Participating in an event is so much more than trying to finish first. For many, finishing at all is a win. Your event may be a driver for self improvement, a remedy for mental wellness, and a motivator to prioritize their physical and mental health, despite everything else going on in their lives.
Whether your event has 500 or 50,000 participants, there’s a good chance you’re handing out the same number of awards. For quite some time, It’s been the standard to base your awards off of age, gender, and the order of those in each category that reached the finish line first. However, there are so many other factors that could be considered!
Every person has a story. They show up on event day with a completely different background, and when they cross your finish line, there are so many reasons to celebrate.
The impact of meaningful awards
Let’s take Casey Smith for example. Casey is a mother of 3 children. She works a full-time 9-5 desk job Monday through Friday. 2 years ago, Casey was diagnosed with breast cancer. She spent over a year going through various treatments, and thankfully recovered. Casey has been working hard to build back her strength and has committed to walking everyday. For motivation to keep going, she signed up for your event. When Casey crosses the finish line, what will she be recognized for?
“Casey Smith, the 32nd female to cross the finish line within an age range of 40 and 50.“
“Casey Smith, the fastest mother of 3 children with a full-time job. Casey Smith, the fastest cancer survivor. Casey Smith, the fastest person running the race for the very first time.“
Think beyond winning the race: Ideas to get started
Creating unique awards is a great way to make your participants feel special. They have worked hard to get to that finish line, and being recognized for personal details can feel extremely rewarding. We’ve put together numerous ideas to help you think beyond winning the race and create personalized awards that truly mean something to the recipient.

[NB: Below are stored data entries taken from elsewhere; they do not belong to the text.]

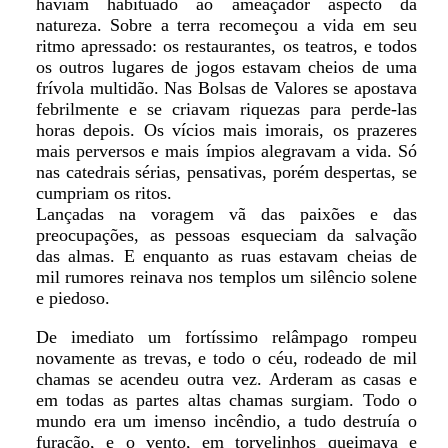
haviam habituado ao ameaçador aspecto da
natureza. Sobre a terra recomeçou a vida em seu
ritmo apressado: os restaurantes, os teatros, e todos
os outros lugares de jogos estavam cheios de uma
frívola multidão. Nas Bolsas de Valores se apostava
febrilmente e se criavam riquezas para perde-las
horas depois. Os vícios mais imorais, os prazeres
mais perversos e mais ímpios alegravam a vida. Só
nas catedrais sérias, pensativas, porém despertas, se
cumpriam os ritos.
Lançadas na voragem vã das paixões e das
preocupações, as pessoas esqueciam da salvação
das almas. E enquanto as ruas estavam cheias de
mil rumores reinava nos templos um silêncio solene
e piedoso.
De imediato um fortíssimo relâmpago rompeu
novamente as trevas, e todo o céu, rodeado de mil
chamas se acendeu outra vez. Arderam as casas e
em todas as partes altas chamas surgiam. Todo o
mundo era um imenso incêndio, a tudo destruía o
furacão, e o vento, em torvelinhos queimava e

- Fastest mother of [insert number of children]
- Fastest father of [insert number of children]
- Fastest [insert job title]
- Fastest 1st time participant
- Fastest person participating for the [insert number] consecutive year
- Fastest person participating for the [insert number] time
- Fastest [education level] student
- Fastest frontline worker
- Fastest musician
- Fastest recovered/recovering [insert]
- Fastest [insert] survivor
- Fastest person who raised over [insert fundraised amount]
- Fastest person living with mental illness
- Fastest person wearing a costume
These are just a few ideas, but this list could be endless. Think about what might be personal and important to someone to be celebrated for. Your creative awards could also be in-line with your event’s theme or cause. For example, the fastest person dressed as Santa Claus or the fastest food bank volunteer.

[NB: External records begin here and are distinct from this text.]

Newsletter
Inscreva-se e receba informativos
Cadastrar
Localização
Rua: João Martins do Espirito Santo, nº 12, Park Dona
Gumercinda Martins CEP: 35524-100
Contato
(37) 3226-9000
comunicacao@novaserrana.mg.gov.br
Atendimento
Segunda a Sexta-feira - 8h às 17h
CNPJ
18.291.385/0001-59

Of course, this data needs to be collected before you create your awards. This can be done using registration questions.
Collecting data through registration questions
You’ll need to decide on your awards before you create your questions. Once you’ve done this, you’ll need to form your questions to get the data you’ll need. For example, if you will be awarding based on job category, such as the “Top finisher working in Health and Social Services”, “Top finisher working in Finance and Economics”, or “Top finisher working in Legal Services”, you will need to create a question with a selectable dropdown of options.
Note: We recommend making your questions entirely optional, especially if you are asking for sensitive and personal information. You may also want to include a disclaimer stating that their information will only be used for personalizing their results and awards. Please connect with your legal advisor for guidance.
Our participants are so much more than numbers, genders, and age categories. Recognizing them for how they got here today, what they’ve been through, what they are going through now, and all that they have to celebrate is a fantastic way to make the accomplishment of crossing your finish line that much more meaningful.